Produção
de moda
josé Diogo Quintela
Perguntaram-me o que é que gostava de oferecer ao país neste Natal. Pensei em oferecer “esperança”, que Portugal bem precisa para encarar o ano difícil que se avizinha. Também pensei em “confiança”, essencial nesta altura em que estamos com tão pouca auto-estima. Ponderei ainda em dar “amor”, porque tenho a mais e quero partilhar. Hesitei entre estes presentes, mas acabei por não escolher nenhum. Primeiro, porque me apercebi de que este ataque de pirosice era só saudades da Cristina Caras Lindas. Depois, porque o que eu quero mesmo oferecer a Portugal é uma jarra de cerâmica que uma tia-avó me deu no Natal de 2008 e que eu tenho para aqui armazenada.
A minha tia-avó é muito querida mas tem duas características que a transformam numa péssima dadora de jarras de cerâmica: é forreta e é daltónica. (Também tem uma característica que faz dela uma péssima dadora de fígado, mas não é de bom tom falar nisso agora.)
Durante dois anos guardei a jarra num armário da sala, pronta a sair e ser exposta, caso a minha tia-avó me viesse visitar e eu lhe quisesse mostrar quão grato estava pelo presente. Mas agora já chega, decidi ver-me livre da jarra e deixar de ser refém do medo de enfurecer a minha tia-avó. Até porque ela morreu em Outubro e, ao ler o testamento, percebi que não precisava de ter guardado a jarra.
Portanto, lamento, mas Portugal vai receber um presente que eu recebi há dois anos. É uma espécie de “passa ao outro e não ao mesmo” das prendas, uma prática conhecida por “representear”, porque o mesmo presente é dado outra vez. E porque é parecido com “representar”, que é o que quem oferece precisa fazer, quando se sorri ao entregar um embrulho, fingindo que foi comprado de propósito para aquela pessoa, quando na realidade foi comprado por outra pessoa de propósito para nós. Não é fácil, esta simulação se sinceridade e generosidade. Uma arte que muitos dos participantes nos Morangos com Açúcar, e mesmo actores, têm dificuldade em dominar.

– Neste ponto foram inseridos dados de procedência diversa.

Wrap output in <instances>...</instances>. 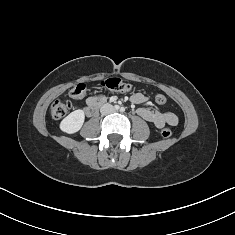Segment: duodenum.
<instances>
[{
  "label": "duodenum",
  "mask_w": 235,
  "mask_h": 235,
  "mask_svg": "<svg viewBox=\"0 0 235 235\" xmlns=\"http://www.w3.org/2000/svg\"><path fill=\"white\" fill-rule=\"evenodd\" d=\"M102 104L103 103H96L90 107H87L86 114L88 116H93L97 112L98 108L102 106Z\"/></svg>",
  "instance_id": "obj_1"
}]
</instances>
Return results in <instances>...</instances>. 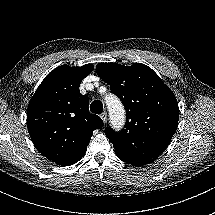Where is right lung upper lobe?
<instances>
[{
  "mask_svg": "<svg viewBox=\"0 0 215 215\" xmlns=\"http://www.w3.org/2000/svg\"><path fill=\"white\" fill-rule=\"evenodd\" d=\"M94 66L62 65L51 71L31 98L27 127L37 150L47 159L69 166L87 150L93 131L103 127L102 119L89 113V100L79 92L81 81Z\"/></svg>",
  "mask_w": 215,
  "mask_h": 215,
  "instance_id": "cb5924a9",
  "label": "right lung upper lobe"
}]
</instances>
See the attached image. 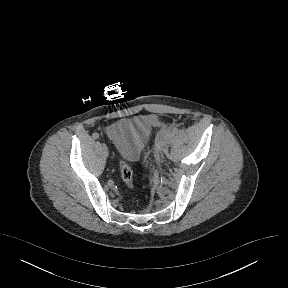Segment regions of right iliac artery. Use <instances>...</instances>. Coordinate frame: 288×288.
Masks as SVG:
<instances>
[{"label":"right iliac artery","instance_id":"right-iliac-artery-1","mask_svg":"<svg viewBox=\"0 0 288 288\" xmlns=\"http://www.w3.org/2000/svg\"><path fill=\"white\" fill-rule=\"evenodd\" d=\"M92 137H93L94 139H98V138H99V134H98V133H93Z\"/></svg>","mask_w":288,"mask_h":288}]
</instances>
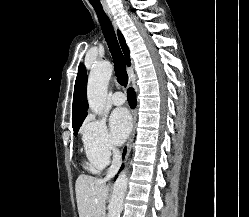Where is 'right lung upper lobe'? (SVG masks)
Segmentation results:
<instances>
[{
    "mask_svg": "<svg viewBox=\"0 0 249 217\" xmlns=\"http://www.w3.org/2000/svg\"><path fill=\"white\" fill-rule=\"evenodd\" d=\"M118 38L121 48L127 60V65L130 66L129 49L126 45L125 39L118 30ZM87 73L83 64L78 67V74L75 81L74 97L72 106V126L82 123L87 116L88 102L86 96Z\"/></svg>",
    "mask_w": 249,
    "mask_h": 217,
    "instance_id": "obj_1",
    "label": "right lung upper lobe"
}]
</instances>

Não sei se Portugal precisa de uma jarra feia. Não sei onde é que a pode pôr. Talvez a possa guardar durante um ano e, no próximo Natal, a ofereça a alguém. À Bélgica, por exemplo. Tem ar de ser um país que aprecia bibelôs.
Outra hipótese é oferecer meias. Portugal já está em cuecas, se calçar umas peúgas fica mais ridículo, mas ao menos não se constipa.